Getting Adjusted to the Idea

So OK. So I’ve wanted a horse since I was nine years old.  Off and on.  So now I’ve got one and guess what ?

I’m scared.  I’m really, really scared because I’m scared that I’ve done a very stupid thing.  Matter of fact, I have to keep reminding myself that I’ve done stupider things, WAY stupider (to which a sister-in-law says “Haven’t we all?” which makes me love her even more — I am lucky in in-laws, tell you what!) than buy a very nice horse.

Dennis, Leah’s husband, helped me with my most recent melt-down.  I do that far more than I’d like and I don’t really understand why I dissolve into tears so much.  Isn’t it a sign of weakness and what-not?  Shouldn’t I display sang-froid at all times?  Shouldn’t I fell sang-froid at all times?  Don’t you love that phrase?  My friend Margaret taught it to me many years ago, when we were kids, when we both wanted to be masters of sang-froid.  I should speak for myself.  I wanted to be a master of it (I was what, eleven?). Didn’t work then.  Doesn’t work now.

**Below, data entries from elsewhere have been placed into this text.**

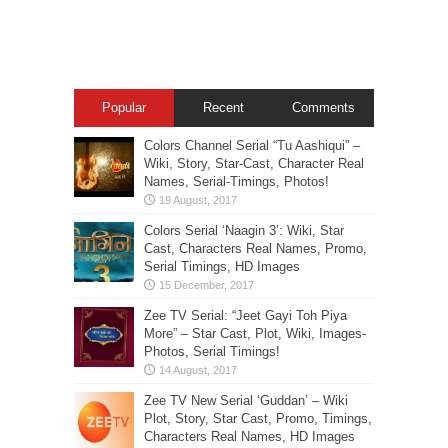
Popular
Recent
Comments
Colors Channel Serial “Tu Aashiqui” –
Wiki, Story, Star-Cast, Character Real
Names, Serial-Timings, Photos!
Colors Serial ‘Naagin 3’: Wiki, Star
Cast, Characters Real Names, Promo,
Serial Timings, HD Images
Zee TV Serial: “Jeet Gayi Toh Piya
More” – Star Cast, Plot, Wiki, Images-
Photos, Serial Timings!
Zee TV New Serial ‘Guddan’ – Wiki
Plot, Story, Star Cast, Promo, Timings,
Characters Real Names, HD Images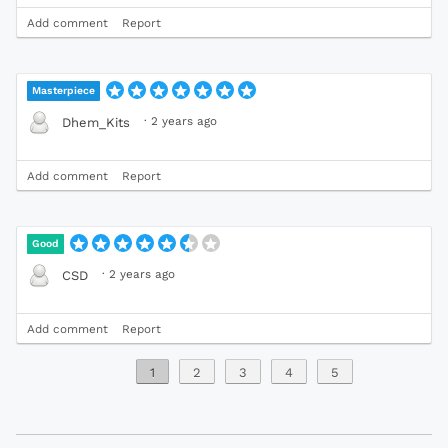
Add comment
Report
Masterpiece
·
2 years ago
Dhem_Kits
Add comment
Report
Good
·
2 years ago
CSD
Add comment
Report
1
2
3
4
5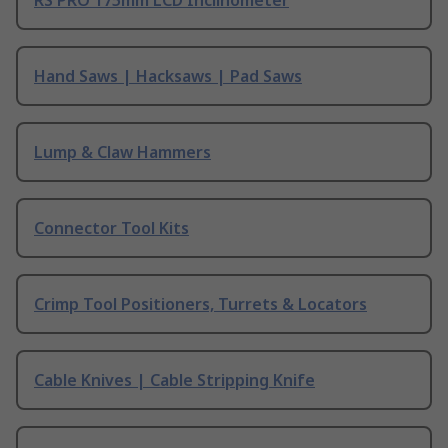
RS PRO 175mm LCD Inclinometer
Hand Saws | Hacksaws | Pad Saws
Lump & Claw Hammers
Connector Tool Kits
Crimp Tool Positioners, Turrets & Locators
Cable Knives | Cable Stripping Knife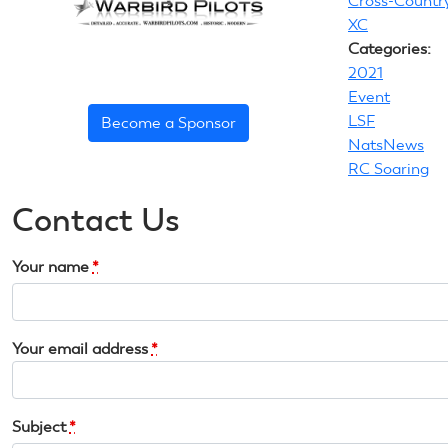
Cross-Countr
XC
Categories:
2021
Event
LSF
Become a Sponsor
NatsNews
RC Soaring
Contact Us
Your name
*
Your email address
*
Subject
*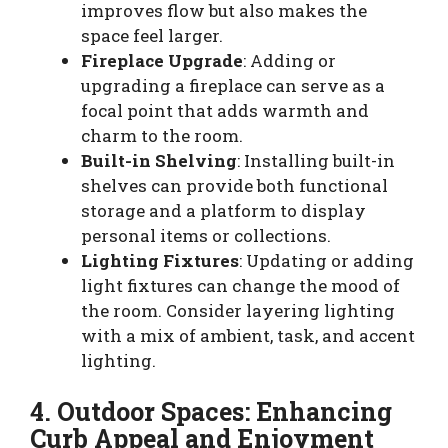
improves flow but also makes the
space feel larger.
Fireplace Upgrade
: Adding or
upgrading a fireplace can serve as a
focal point that adds warmth and
charm to the room.
Built-in Shelving
: Installing built-in
shelves can provide both functional
storage and a platform to display
personal items or collections.
Lighting Fixtures
: Updating or adding
light fixtures can change the mood of
the room. Consider layering lighting
with a mix of ambient, task, and accent
lighting.
4. Outdoor Spaces: Enhancing
Curb Appeal and Enjoyment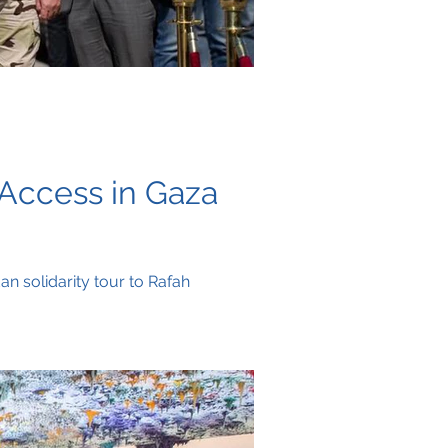
 Access in Gaza
n solidarity tour to Rafah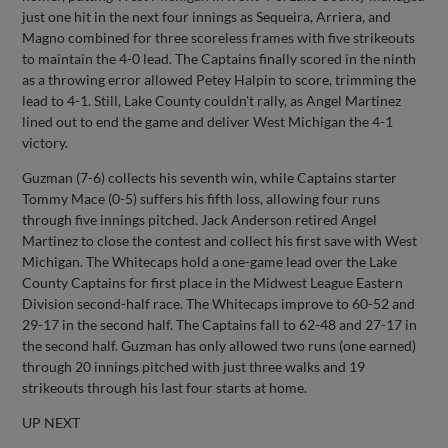
just one hit in the next four innings as Sequeira, Arriera, and
Magno combined for three scoreless frames with five strikeouts
to maintain the 4-0 lead. The Captains finally scored in the ninth
as a throwing error allowed Petey Halpin to score, trimming the
lead to 4-1. Still, Lake County couldn't rally, as Angel Martinez
lined out to end the game and deliver West Michigan the 4-1
victory.
Guzman (7-6) collects his seventh win, while Captains starter
Tommy Mace (0-5) suffers his fifth loss, allowing four runs
through five innings pitched. Jack Anderson retired Angel
Martinez to close the contest and collect his first save with West
Michigan. The Whitecaps hold a one-game lead over the Lake
County Captains for first place in the Midwest League Eastern
Division second-half race. The Whitecaps improve to 60-52 and
29-17 in the second half. The Captains fall to 62-48 and 27-17 in
the second half. Guzman has only allowed two runs (one earned)
through 20 innings pitched with just three walks and 19
strikeouts through his last four starts at home.
UP NEXT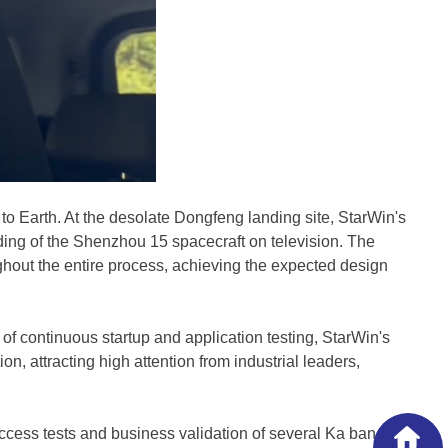
 Earth. At the desolate Dongfeng landing site, StarWin's
ding of the Shenzhou 15 spacecraft on television. The
out the entire process, achieving the expected design
of continuous startup and application testing, StarWin's
 attracting high attention from industrial leaders,
ccess tests and business validation of several Ka band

Yesterday, I went to visit Gabby and to lunge/longe/whatever her.  I got her into the cross ties, groomed her, put on her brand-new splint boots, headed towards the indoor arena . . .and felt myself going downhill. I think the worst thing that happens is that I feel like a fraud, like I don’t know what I’m doing in the slightest, that the horse knows, that anyone within a half a mile of me knows, that I have no business at all being a horse owner and that I’d just better give Gabby away as quickly as possible and content myself with toys, no more lessons, just toy horses.  Times like that, I feel as thought the sky is pressing down on me and I’m nothing more than the kid who doesn’t get it. I brought Gabby back to the cross-ties and that’s when Dennis came in and I said, “I can’t do this.”

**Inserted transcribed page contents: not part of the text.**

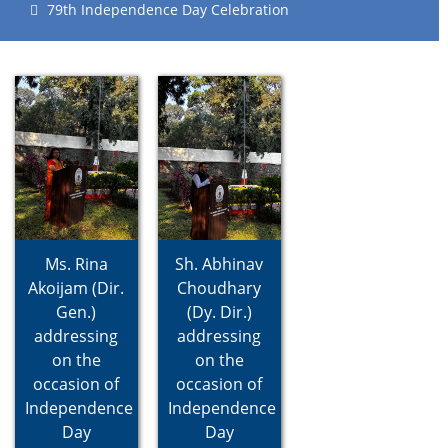
79th Independence Day Celebration
Ms. Rina
Sh. Abhinav
Akoijam (Dir.
Choudhary
Gen.)
(Dy. Dir.)
addressing
addressing
on the
on the
occasion of
occasion of
Independence
Independence
Day
Day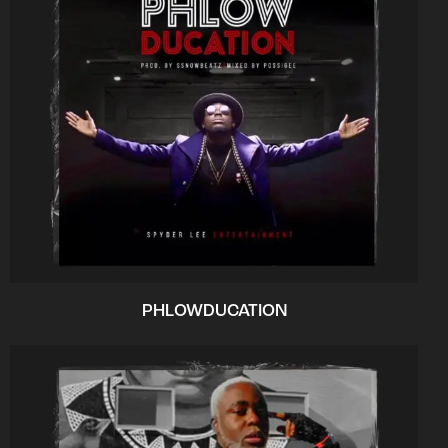
PHLOWDUCATION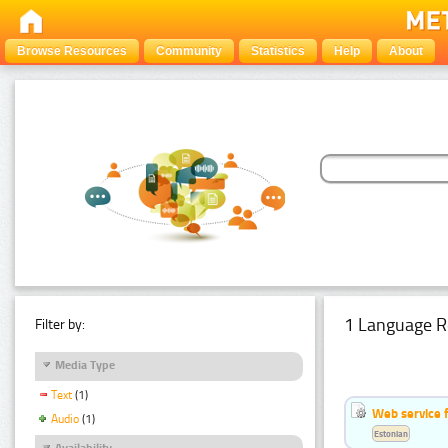
Browse Resources
Community
Statistics
Help
About
1 Language R
Filter by:
Media Type
Text
(1)
Web service f
Audio
(1)
Estonian
Availability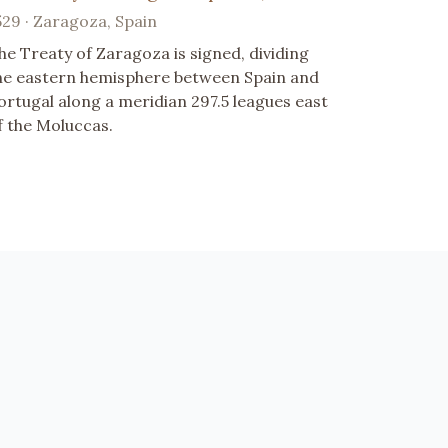
529 · Zaragoza, Spain
he Treaty of Zaragoza is signed, dividing
he eastern hemisphere between Spain and
ortugal along a meridian 297.5 leagues east
f the Moluccas.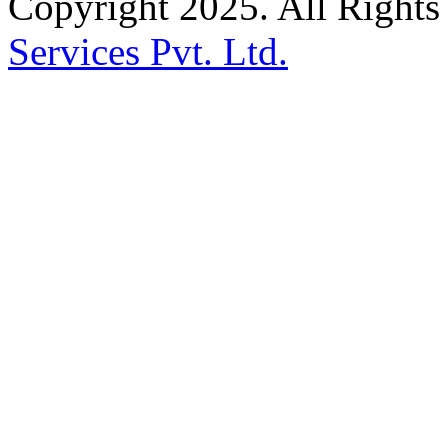
Copyright 2025. All Right
Services Pvt. Ltd.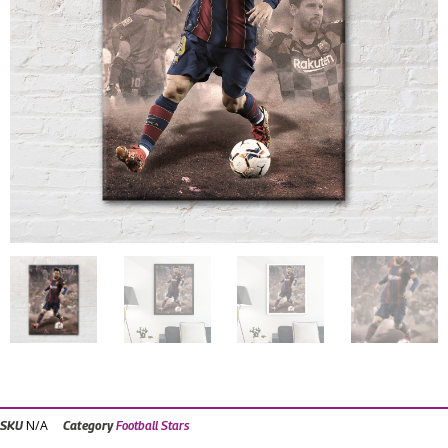
N/A
SKU
Category
Football Stars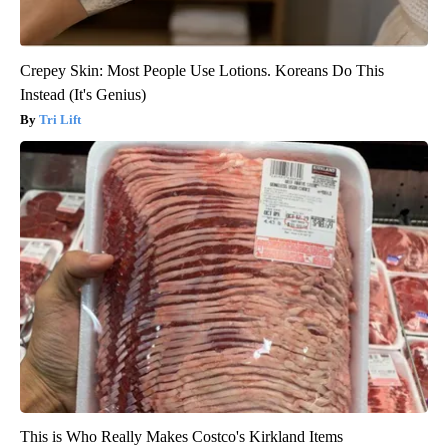
Crepey Skin: Most People Use Lotions. Koreans Do This
Instead (It's Genius)
Tri Lift
This is Who Really Makes Costco's Kirkland Items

“Yes you can,” he said, “She’s a very nice horse. She’s good. She’s a really good horse.  Come on.  I’ll help.” And so we got Gabby’s halter on her and we walked to the arena.  Dennis found a long whip for me (oh crap, I didn’t put it back, I just left it in the sand!  Darn but it’s easy to leave stuff lying about!) and talked me through it.  I got her going, walk, trot and canter. She dropped her head and went, went easier the other way even, and Dennis made sure it was OK for him to get back to work.

I was reminded — again — that whatever my feelings are, they are OK.  That I need to talk to the barn owners about them (the feelings) and not be shy about it. 

So I worked Gabby a little more then took her back, brushed her, painted her hooves with hoof-stuff, put her new blanket on her (and left the old one on the floor or something –dang it again! Jeez!), wrote her name with a Sharpie on all 4 of her splint boots, her lead, her brushes,her everything, got her back in her stall, gave her some treats, and thought I would collapse.  My goodness but I was tired.